■ **Instructions to follow**: Keep every line of the data below that has the string "levels" and present those lines.

*** Opening of Task input ***

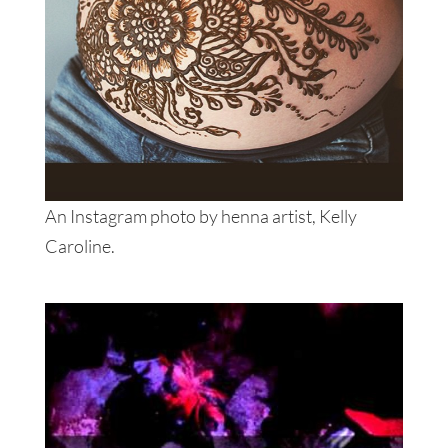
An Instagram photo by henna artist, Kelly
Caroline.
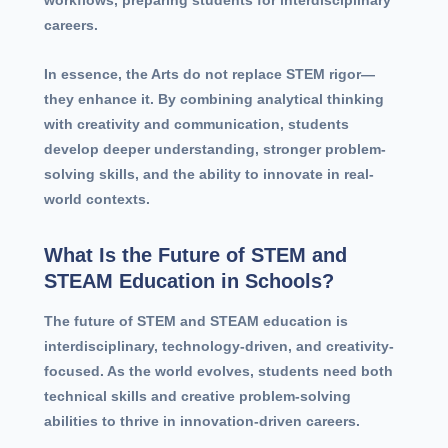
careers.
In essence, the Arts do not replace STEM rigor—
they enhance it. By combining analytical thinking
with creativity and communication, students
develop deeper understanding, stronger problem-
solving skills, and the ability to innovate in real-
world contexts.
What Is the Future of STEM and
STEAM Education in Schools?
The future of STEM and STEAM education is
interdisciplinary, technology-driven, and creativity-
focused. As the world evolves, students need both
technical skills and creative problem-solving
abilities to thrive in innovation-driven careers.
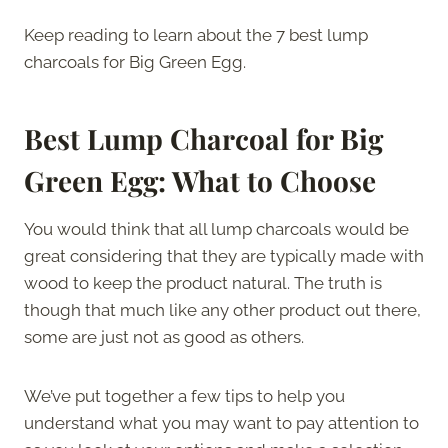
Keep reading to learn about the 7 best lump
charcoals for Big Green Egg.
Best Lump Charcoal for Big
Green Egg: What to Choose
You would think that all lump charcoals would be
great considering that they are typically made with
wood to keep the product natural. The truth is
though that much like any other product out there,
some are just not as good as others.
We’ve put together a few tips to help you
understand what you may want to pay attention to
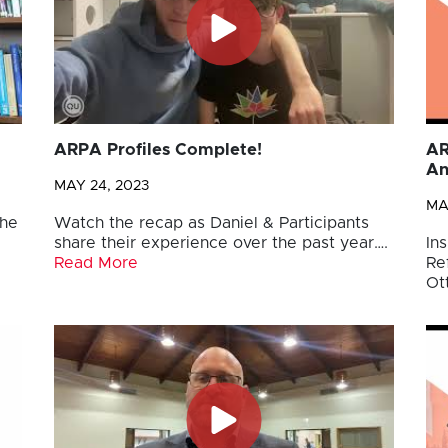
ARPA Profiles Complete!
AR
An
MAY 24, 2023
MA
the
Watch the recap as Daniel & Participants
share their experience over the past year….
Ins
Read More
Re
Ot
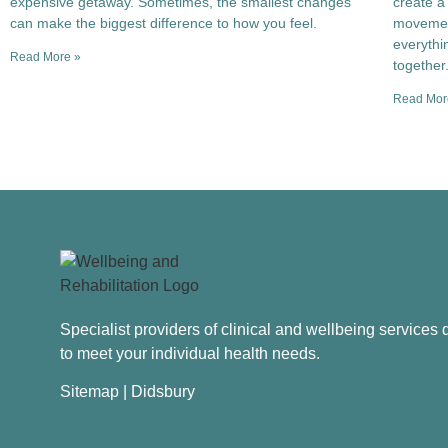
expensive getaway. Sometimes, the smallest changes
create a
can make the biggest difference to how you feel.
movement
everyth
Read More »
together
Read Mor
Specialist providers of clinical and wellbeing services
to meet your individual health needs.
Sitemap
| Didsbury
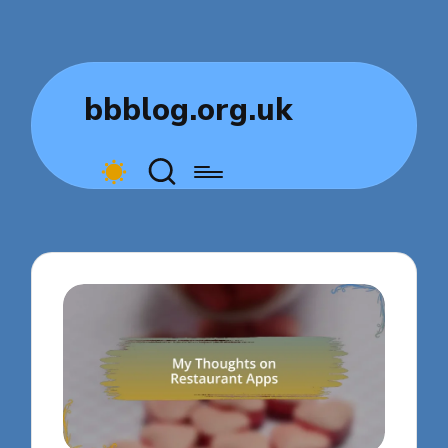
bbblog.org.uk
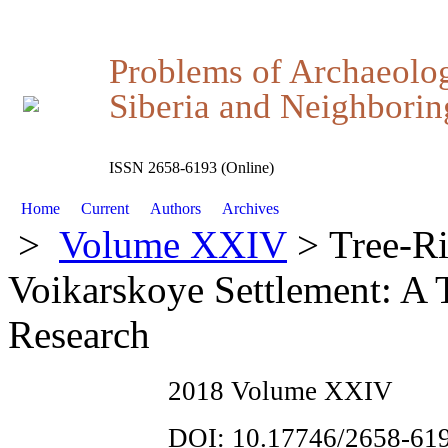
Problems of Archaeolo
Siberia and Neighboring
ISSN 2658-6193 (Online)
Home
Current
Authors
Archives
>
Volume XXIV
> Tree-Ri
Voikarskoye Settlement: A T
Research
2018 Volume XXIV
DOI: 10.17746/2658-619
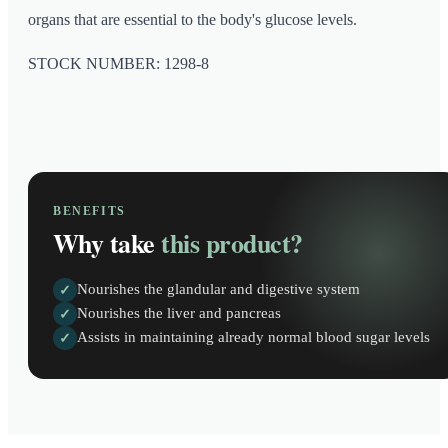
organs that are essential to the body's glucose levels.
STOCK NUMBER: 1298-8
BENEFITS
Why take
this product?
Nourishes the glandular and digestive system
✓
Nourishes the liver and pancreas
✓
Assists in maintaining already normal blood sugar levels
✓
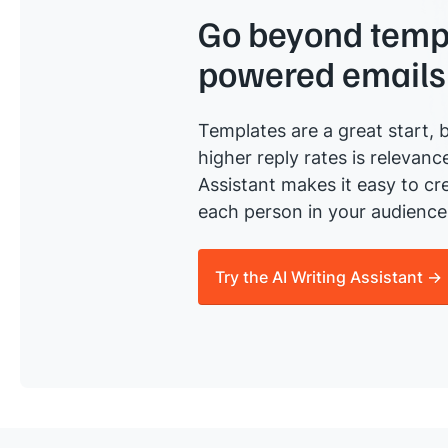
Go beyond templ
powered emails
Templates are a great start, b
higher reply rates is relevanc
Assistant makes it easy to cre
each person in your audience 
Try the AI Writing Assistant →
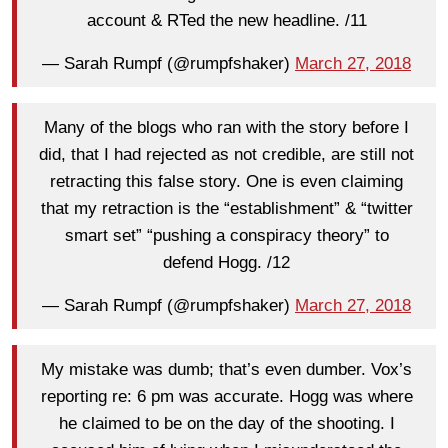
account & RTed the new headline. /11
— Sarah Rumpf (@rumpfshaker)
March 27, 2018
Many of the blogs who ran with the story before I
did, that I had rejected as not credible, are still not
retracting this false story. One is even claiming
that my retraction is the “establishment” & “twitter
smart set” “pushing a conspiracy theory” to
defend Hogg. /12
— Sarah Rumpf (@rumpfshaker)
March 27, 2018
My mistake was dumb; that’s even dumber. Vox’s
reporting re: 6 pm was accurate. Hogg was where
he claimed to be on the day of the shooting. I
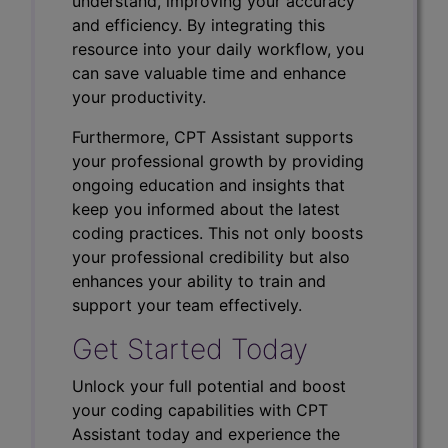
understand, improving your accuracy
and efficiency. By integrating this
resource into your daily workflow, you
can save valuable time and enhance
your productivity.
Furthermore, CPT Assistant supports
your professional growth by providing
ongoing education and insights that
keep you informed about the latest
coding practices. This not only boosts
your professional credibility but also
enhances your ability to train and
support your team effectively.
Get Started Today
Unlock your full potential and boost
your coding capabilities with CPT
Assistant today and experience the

*** Close of Task input ***

■ **Output**:
organs that are essential to the body's glucose levels.
Assists in maintaining already normal blood sugar levels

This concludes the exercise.